How to narrate the invisible? Bin Chuen Choi works with animations that never function as surrogates of non-existing documentary material but whose surreal, ambivalent imagery takes us deep into the world of the imagination, even the unconscious – the place where the child in us is looking for the mother.
– Grit Lemke

The Land Beneath the Fog

Documentary Film
Germany,
Indonesia
2011
105 minutes
Subtitles: 
English

Credits DOK Leipzig Logo

Producer
Shalahuddin Siregar, STUDIOKECIL
Director
Shalahuddin Siregar
Cinematographer
Shalahuddin Siregar
Editor
Shalahuddin Siregar, Fajar Kurniawan
Sound
Tommy Fahrizal
Land behind the fog, what an enchanting title. But be careful.

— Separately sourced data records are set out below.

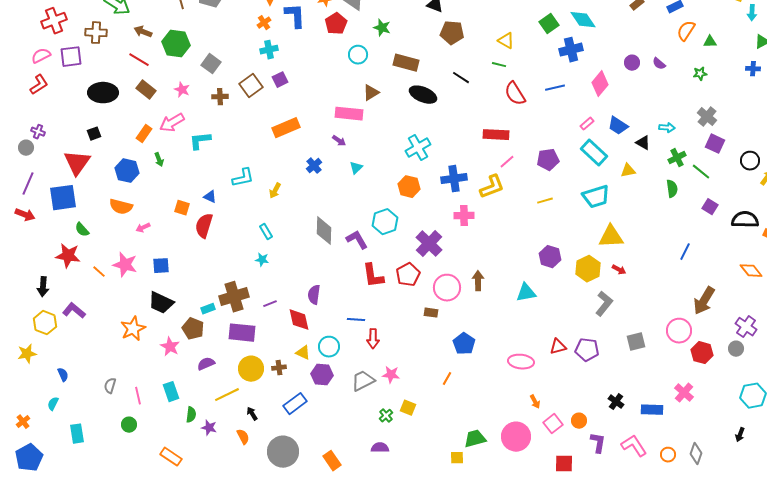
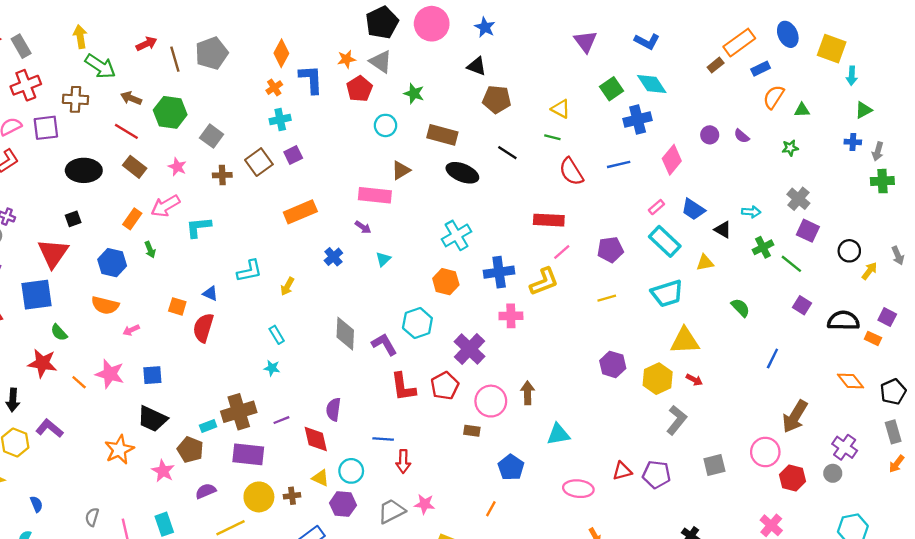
green semicircle: (672, 189) -> (740, 308), moved, turned -36
cyan triangle: (526, 293) -> (558, 434), moved

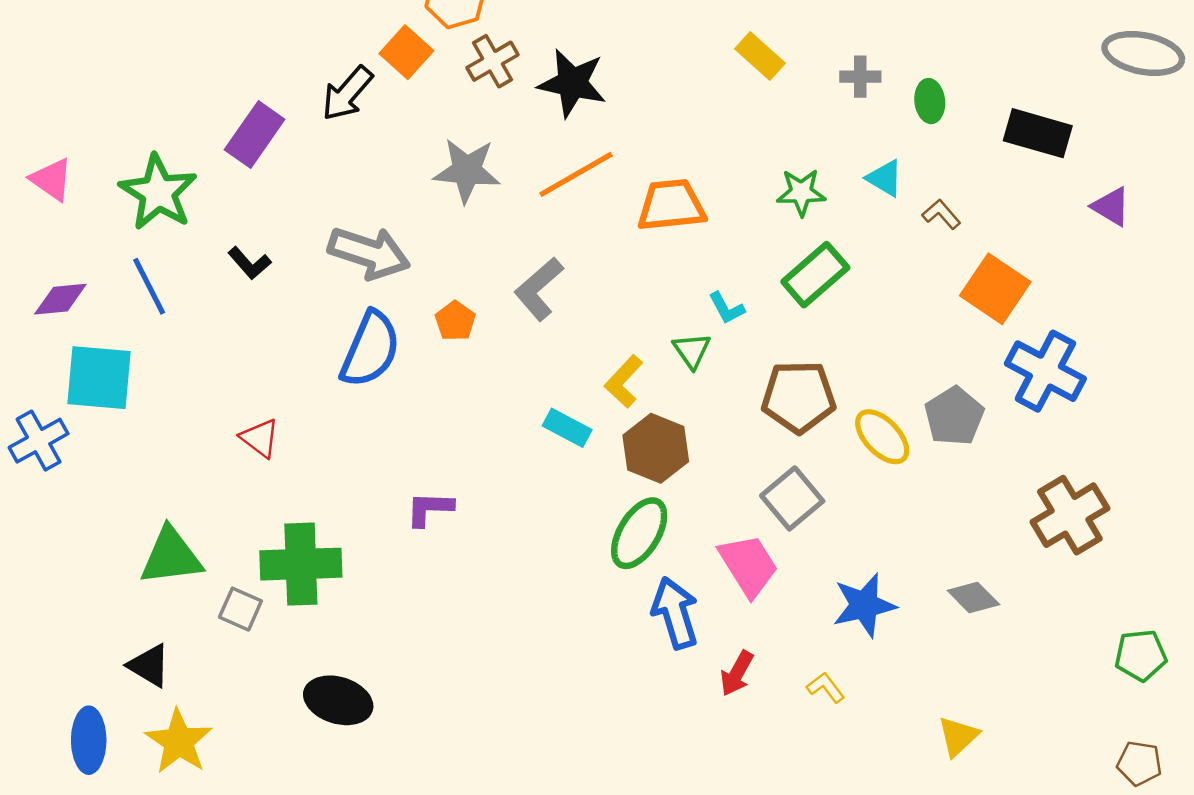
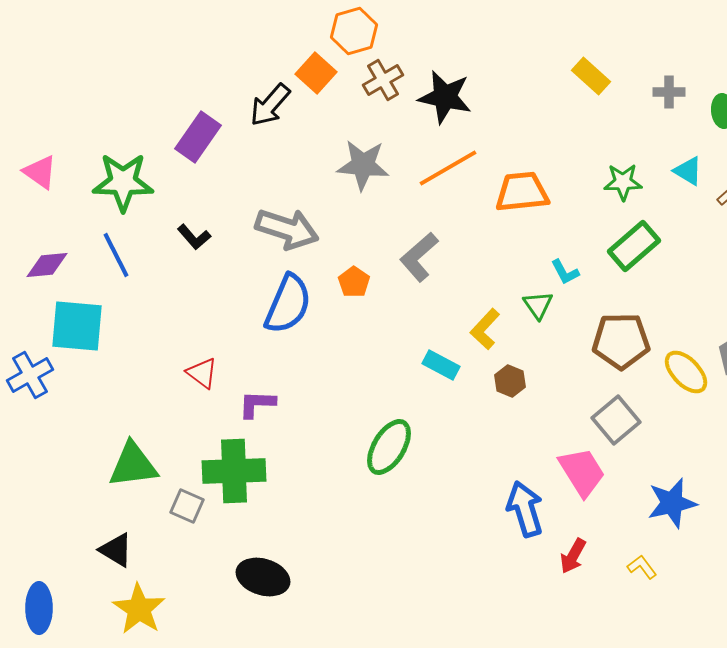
green star: (158, 192) -> (123, 182), turned -30
brown hexagon: (656, 448) -> (510, 381), size x0.6
purple L-shape: (429, 509) -> (257, 404), moved
green ellipse: (639, 533) -> (389, 447), moved
blue ellipse: (89, 740) -> (39, 608), moved

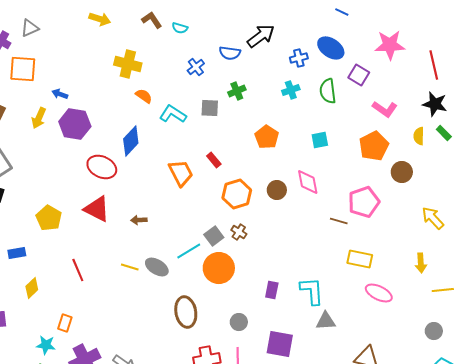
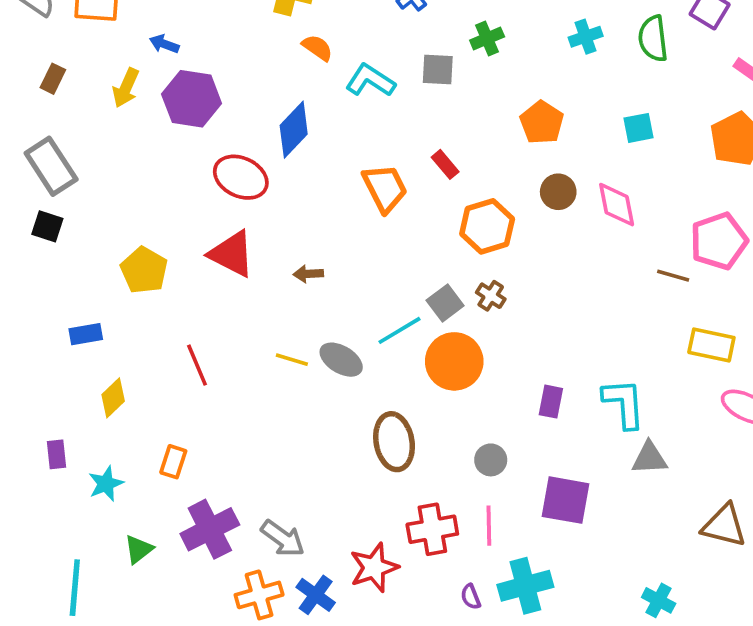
brown circle: (277, 190) -> (558, 192), moved
cyan star: (46, 345) -> (106, 484), moved, turned -30

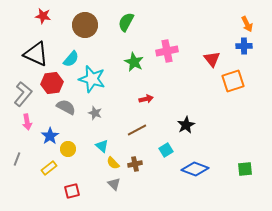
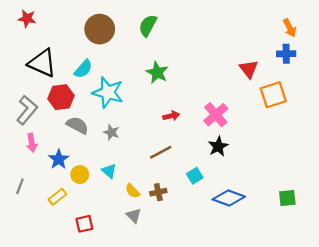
red star: (43, 16) -> (27, 19), moved
pink cross: (167, 51) -> (216, 115), moved, turned -30
cyan triangle: (102, 146) -> (109, 171), moved

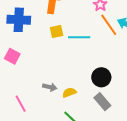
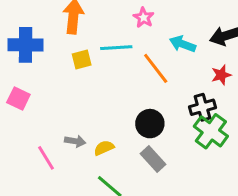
orange line: (109, 25) -> (156, 68), moved
cyan line: (79, 37) -> (116, 48), moved
pink line: (21, 104) -> (46, 158), moved

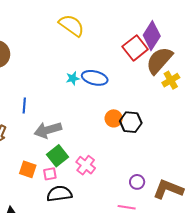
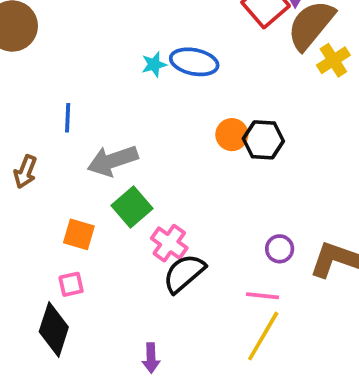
pink cross: (86, 165) -> (169, 243), moved
pink square: (50, 174) -> (71, 284), moved
black semicircle: (59, 194) -> (184, 273), moved, turned -30

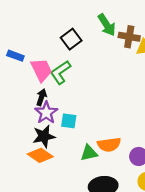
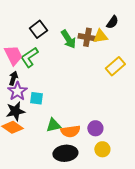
green arrow: (107, 25) -> (68, 39), moved
brown cross: (129, 37) -> (87, 37), moved
orange semicircle: (109, 145) -> (70, 131), moved

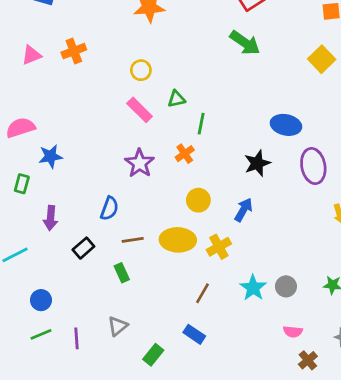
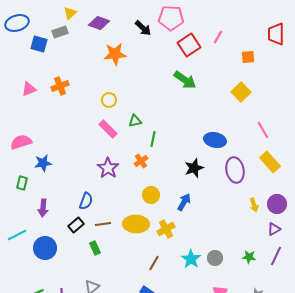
black rectangle: (83, 248) -> (76, 225), moved
blue circle: (41, 300) -> (45, 248), moved, size x1.5

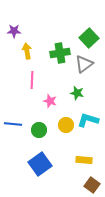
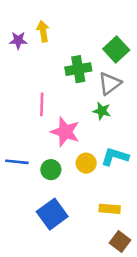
yellow arrow: (27, 51) -> (43, 31), moved
green star: (77, 93) -> (102, 111), moved
pink star: (50, 101) -> (65, 132), size x1.6

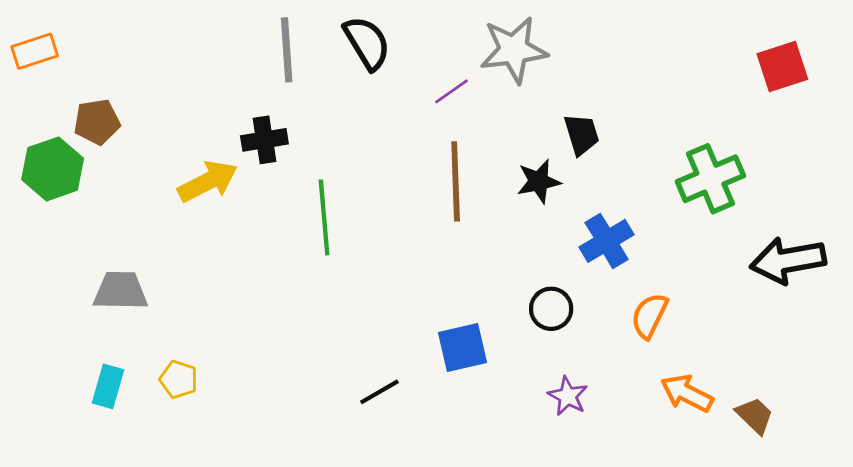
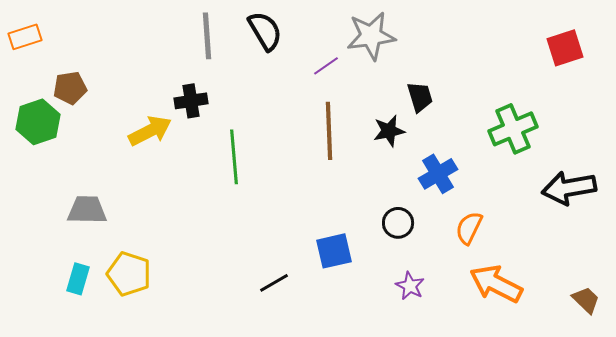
yellow pentagon: (179, 379) -> (129, 274), size x1.6
orange arrow: (687, 393) -> (496, 284), size x1.4
brown trapezoid: (755, 415) -> (586, 300), moved

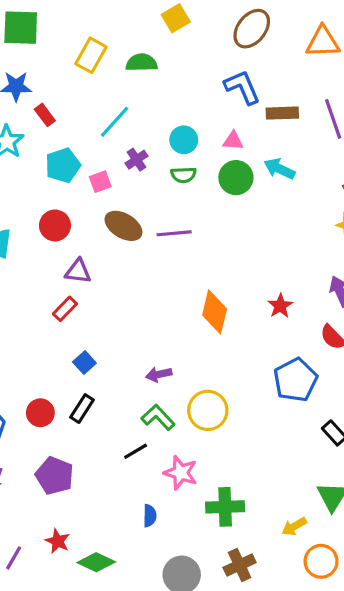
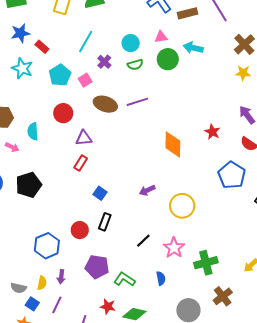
green L-shape: (158, 417) -> (125, 279), moved
pink star: (181, 473) -> (174, 248), turned 30

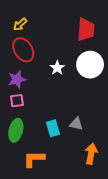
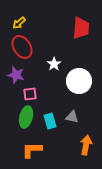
white circle: (90, 65) -> (79, 81), moved
purple star: (17, 79) -> (16, 75), turned 30
pink square: (17, 101) -> (30, 94), moved
green ellipse: (16, 130) -> (26, 117), moved

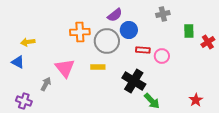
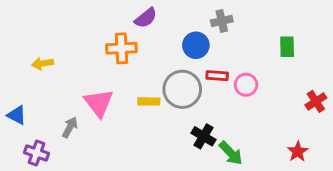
gray cross: (163, 14) -> (222, 21), moved
purple semicircle: (115, 15) -> (146, 18), moved
gray circle: (107, 41) -> (182, 89), moved
red cross: (208, 42) -> (316, 101), moved
blue triangle: (18, 62) -> (17, 115), moved
black cross: (134, 81) -> (203, 136), moved, size x0.7

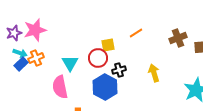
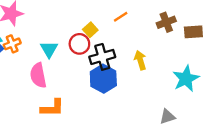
yellow square: (108, 45) -> (90, 30), turned -32
black cross: (119, 70) -> (102, 57), size x1.6
blue hexagon: (105, 87) -> (103, 79), moved

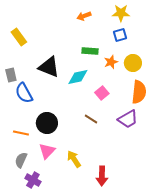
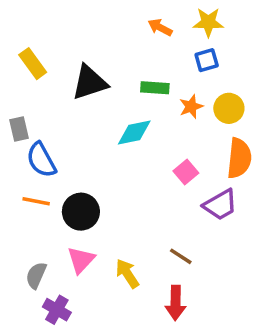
orange arrow: (84, 16) -> (160, 27), moved, turned 48
black triangle: (49, 67) -> (90, 83), moved, turned -40
pink square: (102, 93) -> (186, 172), moved
brown line: (91, 119) -> (181, 256), moved
orange line: (21, 133) -> (36, 201), moved

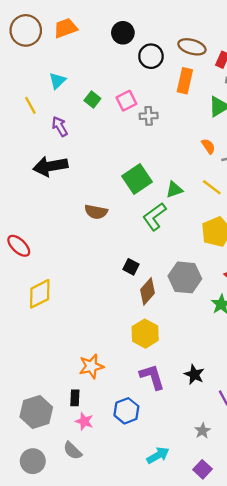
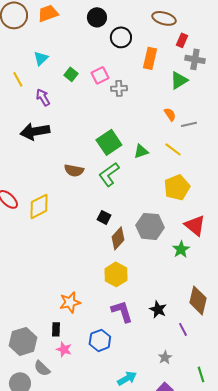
brown ellipse: (192, 47) -> (164, 18), moved
green L-shape: (154, 217) -> (109, 174), moved
yellow diamond: (40, 294) -> (39, 206), moved
gray semicircle: (73, 451) -> (42, 368), moved

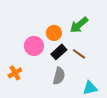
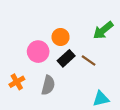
green arrow: (79, 25) -> (103, 30), moved
gray semicircle: (59, 76) -> (48, 85), moved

It’s actually a pretty trap set by the filmmaker, because the life of the farmers of Genikan, a remote village somewhere in the mountains of Central Java in Indonesia, is no fairytale. Even if everything can be grown here and the people could live well. But the rainy season lasts longer every time. The dry season was far too early this year and too hot. There’s something going on with the seasons that the farmers can’t understand. The Indonesian filmmaker Shalahuddin Sireggar observed several families in Genikan over a period of two years and in the process came across the consequences of climate change. Unspectacular, observant and with a great sense of a narrative rhythm that corresponds to the old-fashioned sense of time of this place, Shalahuddin Siregar portrays a community that threatens to fall apart because of inexplicable weather phenomena. Whole harvests are lost. It’s true that the people are traditionally willing to help each other, but what if more and more of them earn less and less? The children are the first to suffer the consequences: since there is no more money for school fees, they are sent to Islam schools. These may be worse than public schools but they are cheaper. To learn what? Or perhaps go straight to the mines? The land behind the fog is gradually unveiled through the young filmmaker’s observations and we discover a site of the global crisis. We know about this place but prefer to leave it where it always was – behind a dense wall of media fog, waste recycling and biofuel. If only we had the courage to look more closely.